MUSC team is one of nine chosen by U.S. Army to build a prototype for increasing ICU surge capacity during COVID-19
To prepare for current and future waves of COVID-19, the U.S. Army’s Telemedicine and Advanced Technology Research Center asked teams from across the country to compete to build a telehealth prototype that would provide adequate ICU capacity when cases surge. Of the 78 teams that competed, only nine were invited to complete a series of tasks designed to establish the feasibility of their prototypes. An MUSC team of bioinformatics, telehealth and critical care experts was one of those nine.
Each of the nine teams was awarded up to $1 million dollars and given 15 days to complete the first of five tasks necessary to deploy its prototype.
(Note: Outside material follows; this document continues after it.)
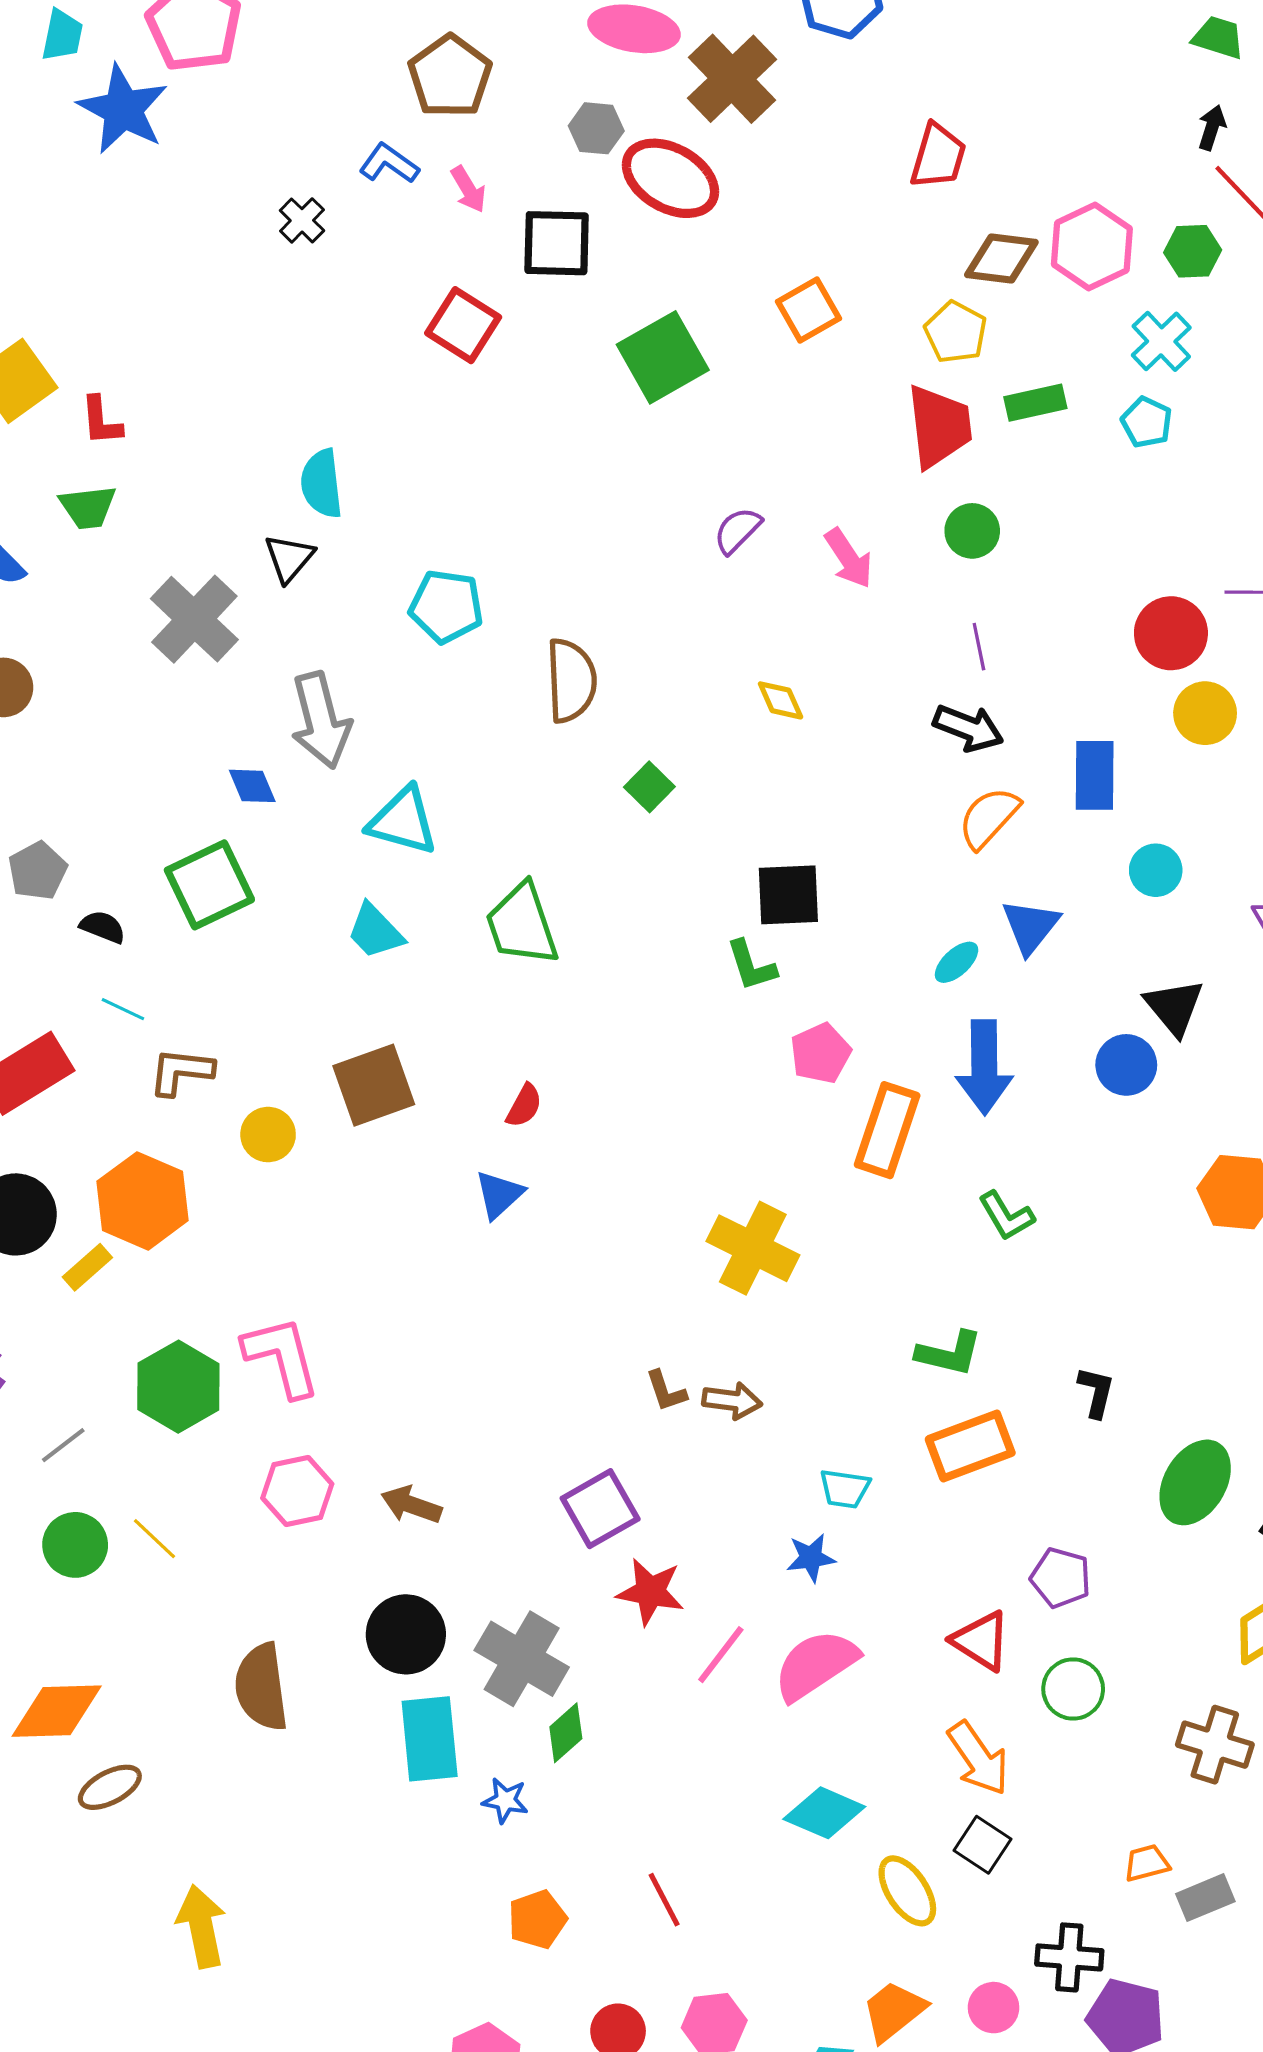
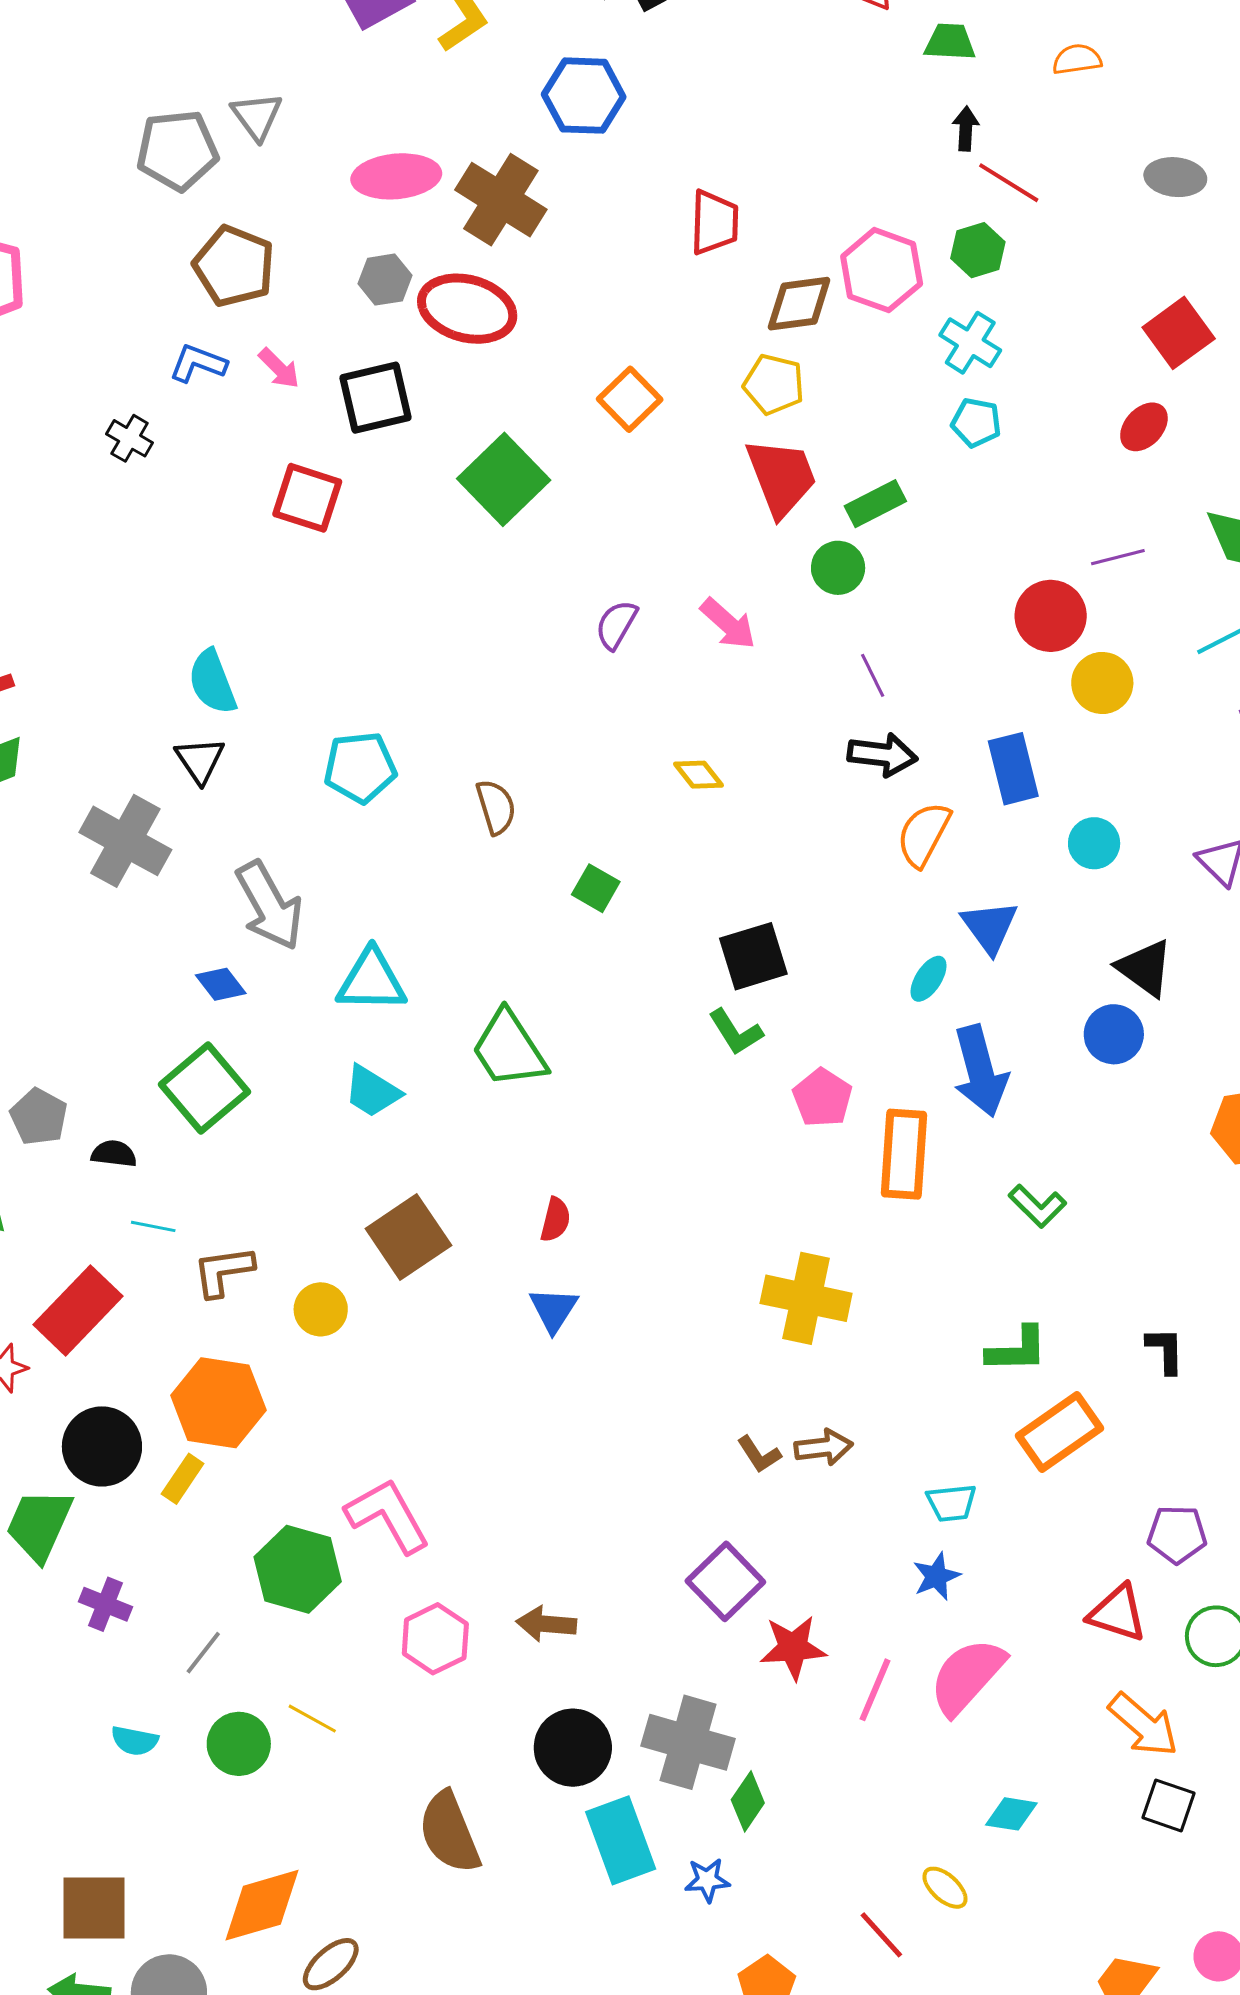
green rectangle: (1035, 403) -> (875, 504), moved
brown semicircle: (571, 681) -> (496, 807), size x0.7
cyan diamond: (824, 1813) -> (1011, 1814), size x0.7
yellow ellipse: (907, 1891) -> (945, 1888), moved, size x0.7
MUSC has just completed Task 1 and submitted it for evaluation. Only those teams whose efforts at completing Task 1 are judged successful will be invited to participate in Task 2. The ultimate goal is to narrow down to three or so teams that will collaborate to roll out these virtual critical care networks nationally.
The MUSC team is led by Leslie Lenert, M.D., MUSC assistant provost for data science and informatics and chief research information officer, and Dee Ford, M.D., director of the MUSC Telehealth Center of Excellence and professor in the Division of Pulmonary and Critical Care. “We are a great team in that I can provide the technical foundation, but Dee can offer the practical telehealth experience and critical care expertise to make sure this is more than a science project,” said Lenert.
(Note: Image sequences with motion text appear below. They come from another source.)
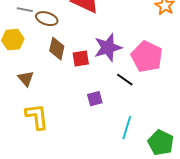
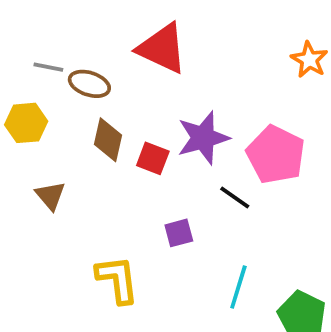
red square: (81, 59) -> (153, 158), turned 30
yellow L-shape: (37, 117) -> (117, 279), moved

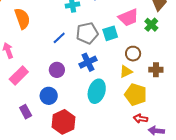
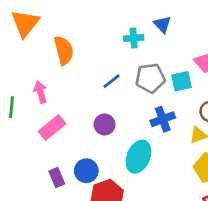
blue cross: (88, 62) -> (163, 119), moved
cyan ellipse: (97, 91) -> (138, 157), moved
blue circle: (49, 96) -> (86, 171), moved

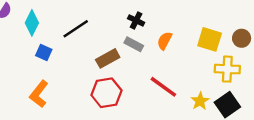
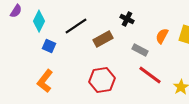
orange semicircle: (165, 41) -> (162, 36), moved
gray rectangle: (134, 44) -> (140, 50), moved
brown rectangle: (108, 58) -> (103, 39), moved

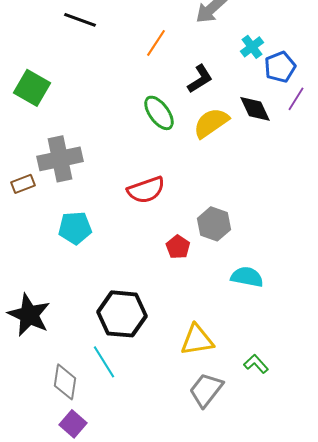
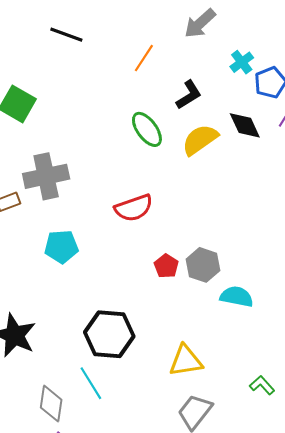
gray hexagon: (214, 224) -> (203, 265), moved
green L-shape: (256, 364) -> (262, 385), moved

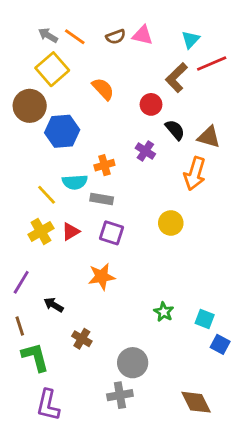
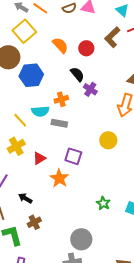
cyan triangle: (191, 40) -> (122, 10), turned -32
red circle: (151, 104) -> (86, 48), moved
black semicircle: (175, 130) -> (77, 74), moved
red triangle: (71, 231) -> (39, 158), moved
purple square: (111, 233) -> (73, 156), moved
orange star: (102, 277) -> (59, 178), turned -30
brown cross: (82, 339) -> (34, 222), moved, turned 32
Their proposed prototype, known as Portable Remote Operational Wireless Enabled Surge Specialist ICU, or Prowess-ICU, builds on MUSC’s more than 15 years of experience with telehealth, including tele-ICU, and the strong regional partnerships that it has created. Since 2013, MUSC has partnered with Advanced ICU Care to provide remote monitoring of ICUs throughout the state, invaluable experience for the task at hand.
“We were selected to develop a prototype because, as a national leader in telehealth, we have the institutional knowledge, expertise and experience on how to build outreach tools,” explained Ford.
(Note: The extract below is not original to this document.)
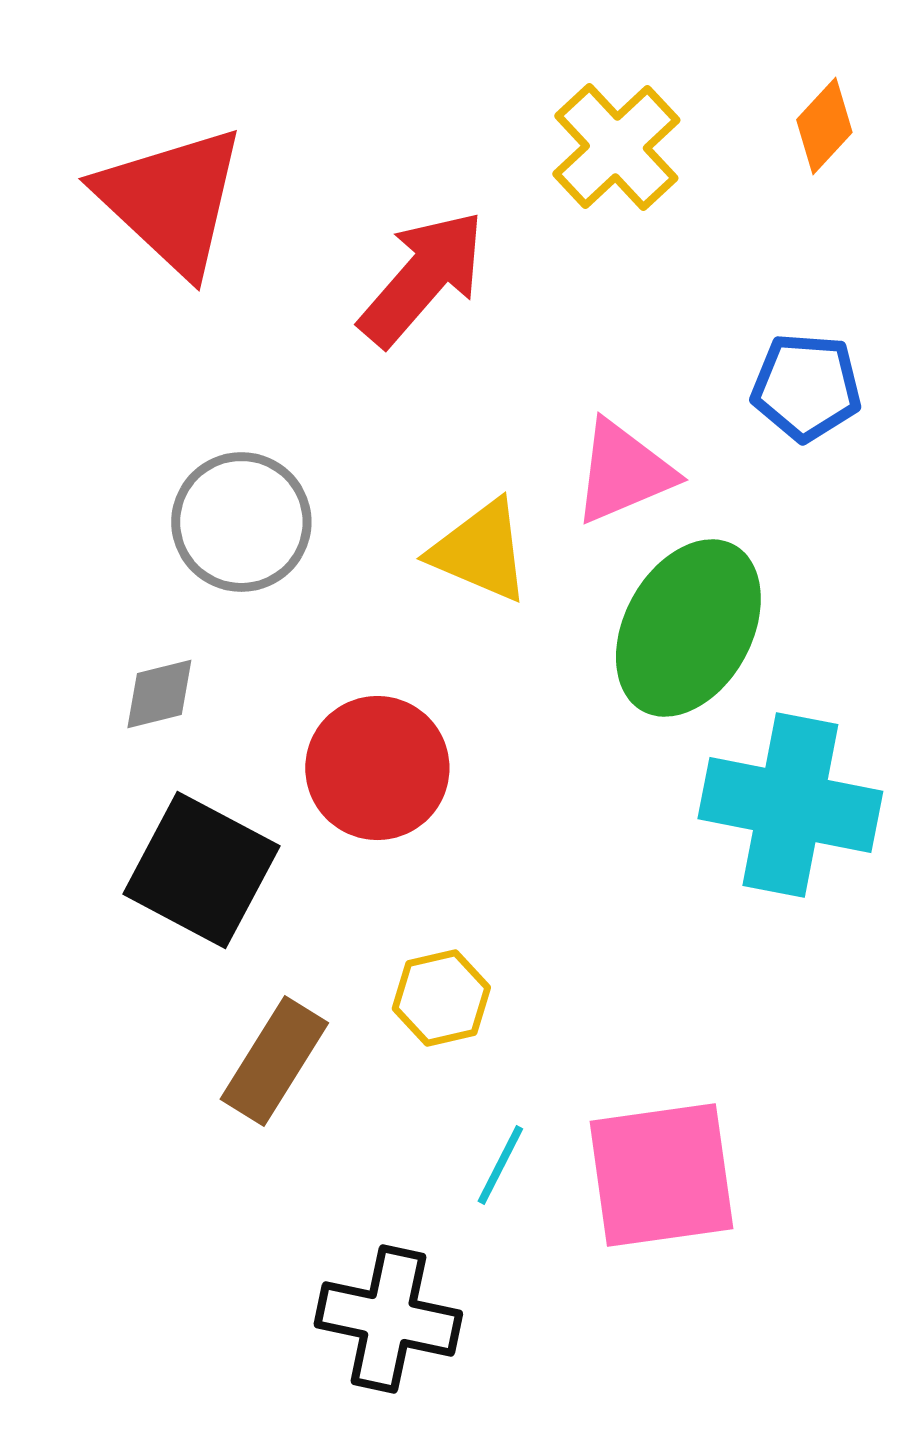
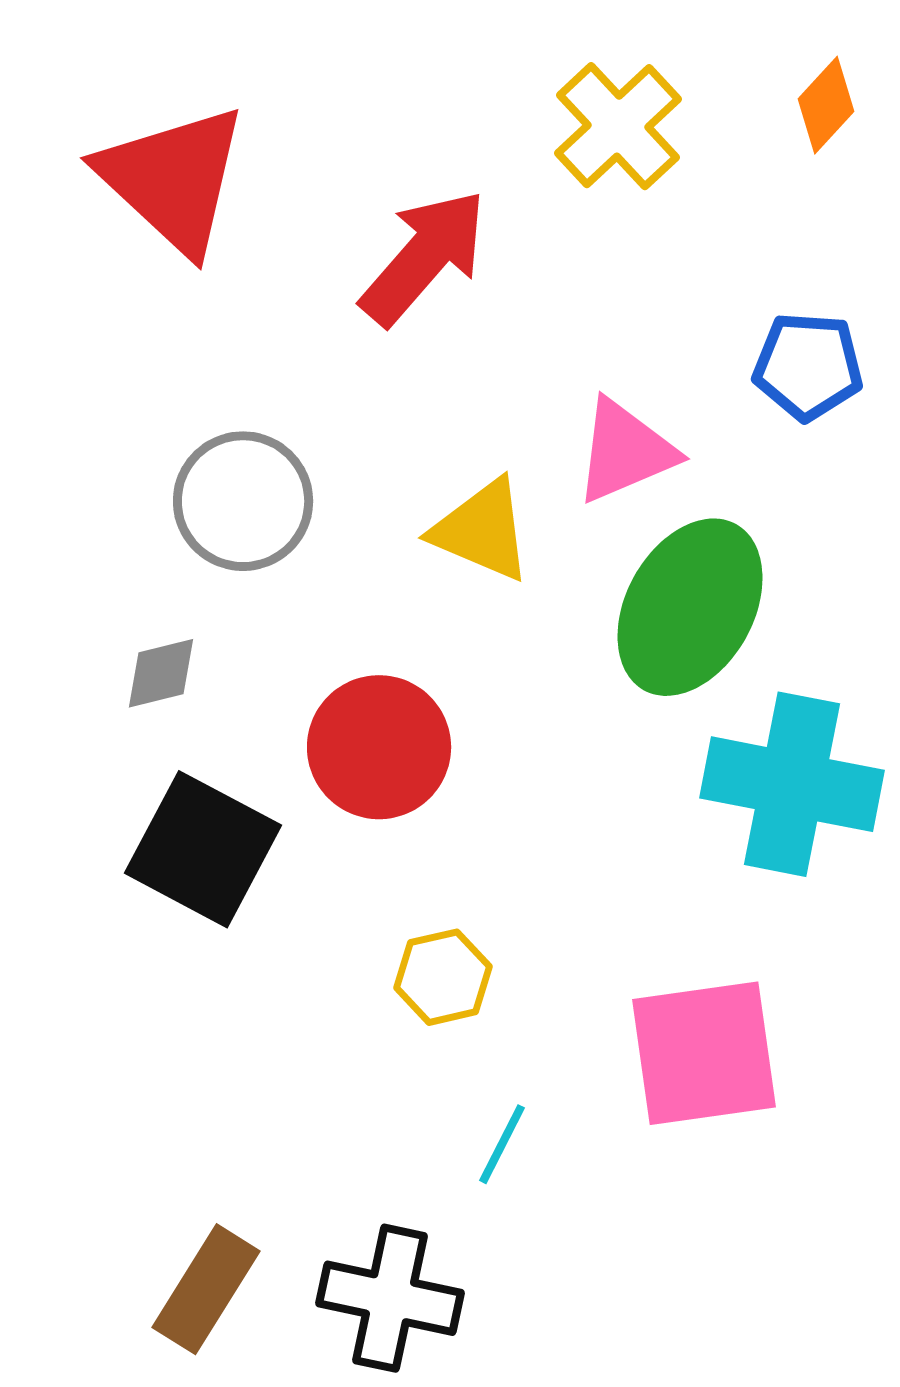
brown rectangle: (274, 1061) -> (206, 1289), moved
pink square: (661, 1175) -> (704, 1053), moved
According to Ford, the project management and research infrastructure provided by the South Carolina Clinical & Translational Research Institute has also been invaluable. SCTR is one of about 60 Clinical and Translational Science Awards hubs nationwide funded by the National Institutes of Health. Their purpose is to help speed research breakthroughs into the clinic.
Lenert agrees. “This project would not have been possible without the substantial and highly enthusiastic logistical and organizational support provided by SCTR,” he added.